Page-level text extractions:
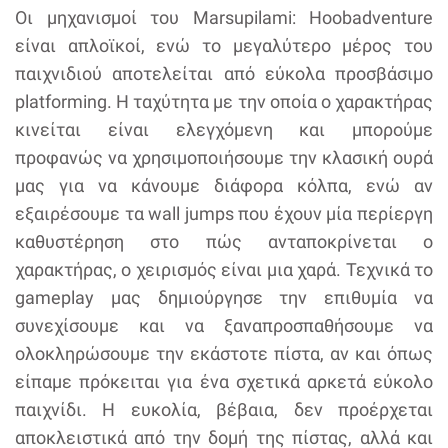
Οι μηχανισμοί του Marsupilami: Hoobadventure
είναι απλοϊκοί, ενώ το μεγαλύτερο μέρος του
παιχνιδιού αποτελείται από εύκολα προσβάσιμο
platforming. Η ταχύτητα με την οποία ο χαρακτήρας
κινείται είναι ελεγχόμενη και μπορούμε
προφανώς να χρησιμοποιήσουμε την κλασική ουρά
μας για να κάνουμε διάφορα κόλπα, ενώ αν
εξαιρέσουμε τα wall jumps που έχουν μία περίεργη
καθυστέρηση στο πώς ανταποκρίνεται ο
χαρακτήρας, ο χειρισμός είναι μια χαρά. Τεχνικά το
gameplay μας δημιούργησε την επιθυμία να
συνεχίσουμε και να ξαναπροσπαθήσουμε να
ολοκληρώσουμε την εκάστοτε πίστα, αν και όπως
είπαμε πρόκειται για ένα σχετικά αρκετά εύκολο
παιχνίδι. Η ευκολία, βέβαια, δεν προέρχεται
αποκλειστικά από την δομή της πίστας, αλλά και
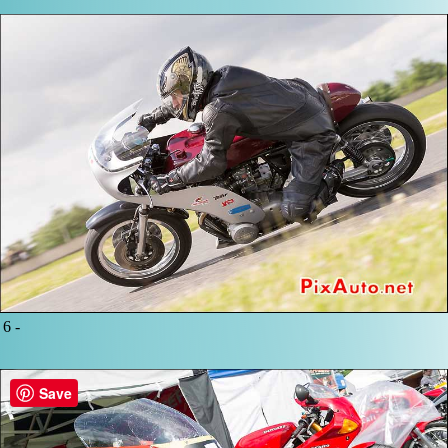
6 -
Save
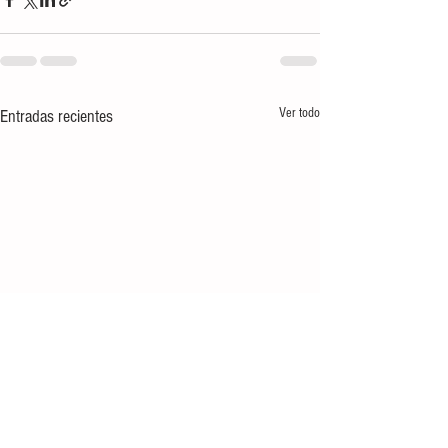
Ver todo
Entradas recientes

* * *

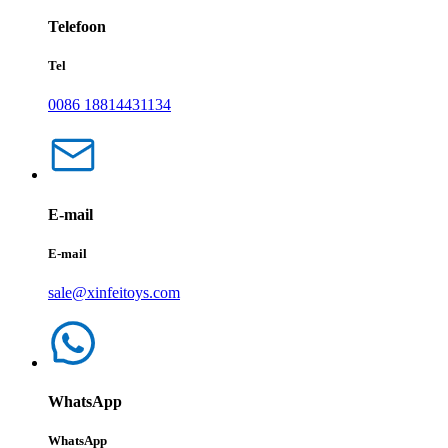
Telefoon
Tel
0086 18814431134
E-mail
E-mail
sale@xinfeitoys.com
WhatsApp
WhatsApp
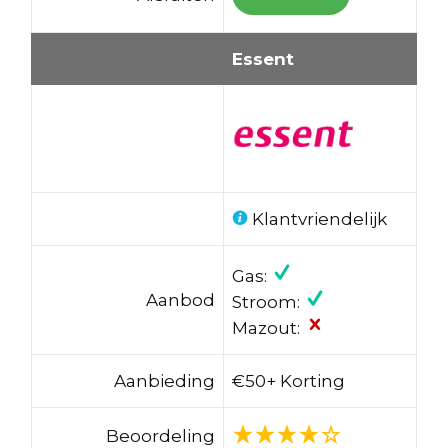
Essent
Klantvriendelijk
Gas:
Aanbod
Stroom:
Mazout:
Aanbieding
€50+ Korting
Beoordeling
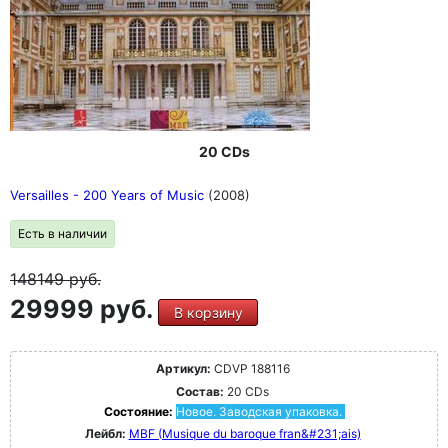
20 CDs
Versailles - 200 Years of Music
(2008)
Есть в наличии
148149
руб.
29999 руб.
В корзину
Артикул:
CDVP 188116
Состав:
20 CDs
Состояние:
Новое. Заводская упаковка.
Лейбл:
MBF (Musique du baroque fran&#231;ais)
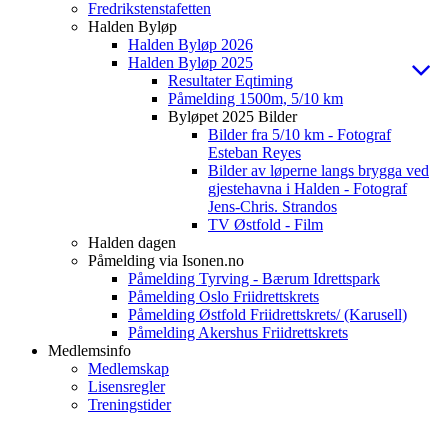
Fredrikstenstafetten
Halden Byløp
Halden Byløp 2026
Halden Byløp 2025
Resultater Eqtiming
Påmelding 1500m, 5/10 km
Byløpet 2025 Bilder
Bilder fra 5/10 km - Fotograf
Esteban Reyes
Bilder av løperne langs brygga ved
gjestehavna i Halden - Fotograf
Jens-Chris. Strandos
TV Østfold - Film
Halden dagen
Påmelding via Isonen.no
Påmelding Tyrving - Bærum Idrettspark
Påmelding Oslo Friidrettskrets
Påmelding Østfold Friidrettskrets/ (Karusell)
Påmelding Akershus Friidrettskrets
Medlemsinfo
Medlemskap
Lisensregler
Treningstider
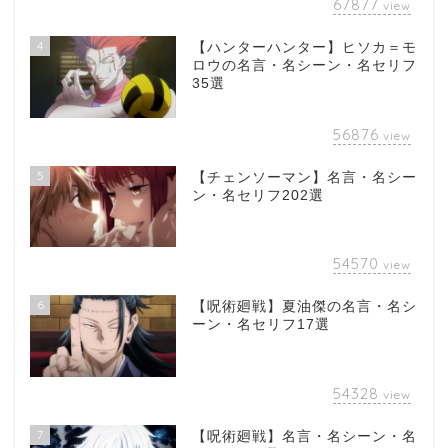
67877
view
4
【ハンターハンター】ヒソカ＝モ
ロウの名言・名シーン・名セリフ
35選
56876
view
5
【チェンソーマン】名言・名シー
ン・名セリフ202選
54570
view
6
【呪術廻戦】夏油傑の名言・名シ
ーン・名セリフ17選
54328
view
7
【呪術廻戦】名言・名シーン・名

==

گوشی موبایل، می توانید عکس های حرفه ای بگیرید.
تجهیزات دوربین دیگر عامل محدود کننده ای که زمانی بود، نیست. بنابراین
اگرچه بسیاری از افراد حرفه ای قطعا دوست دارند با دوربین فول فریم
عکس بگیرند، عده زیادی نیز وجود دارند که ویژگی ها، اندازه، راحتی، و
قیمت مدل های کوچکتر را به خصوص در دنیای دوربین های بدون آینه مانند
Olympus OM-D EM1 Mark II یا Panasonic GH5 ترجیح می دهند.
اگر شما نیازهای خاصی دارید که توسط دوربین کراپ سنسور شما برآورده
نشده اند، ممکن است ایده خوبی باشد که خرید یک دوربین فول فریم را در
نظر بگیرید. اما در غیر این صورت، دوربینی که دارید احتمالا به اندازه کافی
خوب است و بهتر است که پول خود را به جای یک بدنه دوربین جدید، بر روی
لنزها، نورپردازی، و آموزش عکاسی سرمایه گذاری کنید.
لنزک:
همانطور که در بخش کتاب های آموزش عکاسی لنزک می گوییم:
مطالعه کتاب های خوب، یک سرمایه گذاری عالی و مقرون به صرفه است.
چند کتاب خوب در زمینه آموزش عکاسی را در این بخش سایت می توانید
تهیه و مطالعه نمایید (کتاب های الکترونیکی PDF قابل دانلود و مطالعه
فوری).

Problem details: The line holding "Οι μηχανισμοί του Marsupilami: Hoobadventure" starts the copy and the line holding "Entradas recientes" ends it. Repeat those two lines above and all between them exactly, leaving out pictures.

Completed exercise:
Οι μηχανισμοί του Marsupilami: Hoobadventure
είναι απλοϊκοί, ενώ το μεγαλύτερο μέρος του
παιχνιδιού αποτελείται από εύκολα προσβάσιμο
platforming. Η ταχύτητα με την οποία ο χαρακτήρας
κινείται είναι ελεγχόμενη και μπορούμε
προφανώς να χρησιμοποιήσουμε την κλασική ουρά
μας για να κάνουμε διάφορα κόλπα, ενώ αν
εξαιρέσουμε τα wall jumps που έχουν μία περίεργη
καθυστέρηση στο πώς ανταποκρίνεται ο
χαρακτήρας, ο χειρισμός είναι μια χαρά. Τεχνικά το
gameplay μας δημιούργησε την επιθυμία να
συνεχίσουμε και να ξαναπροσπαθήσουμε να
ολοκληρώσουμε την εκάστοτε πίστα, αν και όπως
είπαμε πρόκειται για ένα σχετικά αρκετά εύκολο
παιχνίδι. Η ευκολία, βέβαια, δεν προέρχεται
αποκλειστικά από την δομή της πίστας, αλλά και
6 -
Save
Ver todo
Entradas recientes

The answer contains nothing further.